The desire to treat people living with HIV grew from Joe Eron’s first inpatient rotation as a medical student in the early 1980s.
“There was this young man who was so sick, and we did not know what was wrong with him,” Eron recalled. “I was struck by two things. First, it was such a complicated case. We would get one thing under control and something else would flare up. And second, this man’s partner was so devoted to him, remaining by his side constantly. This man died of what we now know is AIDS. He and his partner left such an impression on me. I desperately wished we had known more about HIV at that time so we could have saved his partner’s life.”

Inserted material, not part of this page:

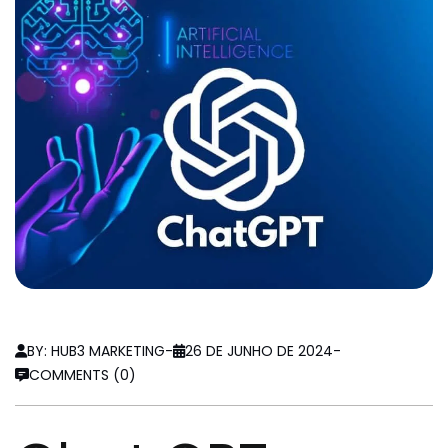
BY: HUB3 MARKETING
-
26 DE JUNHO DE 2024
-
COMMENTS (0)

Eron accepted a position directing UNC’s Infectious Diseases Clinic in 1992 and has since built an accomplished clinical care, research and teaching career at Carolina. His first clinical trial led to a groundbreaking conclusion — combinations of antiretroviral therapy worked better than single-drug treatment. Patients stopped dying.
“Combination therapy is when things really started to change for clinicians,” Eron said. “We went from being end-of-life-care advocates — helping patients tell their loved ones they were dying or sometimes staying with them as they died alone — to giving them a new outlook on life.”
Now that therapy with minimal side effects exists, Eron seeks answers to the next big question: How do you return people living with HIV back to complete health? Although people living with HIV live longer than those diagnosed before effective antiretroviral therapy, their lives are still often cut short.
“We have so many theories about — Are the meds not good enough? Do we start antiretroviral therapy sooner? Is the immune system too damaged by the virus to be repaired?” Eron said. “We need to understand how to fully restore the immune system. There’s no textbook on how to do this. But at UNC, we’ve assembled a team that understands the biology of viral latency, study design and clinical care. It will take a village, but it can be done.”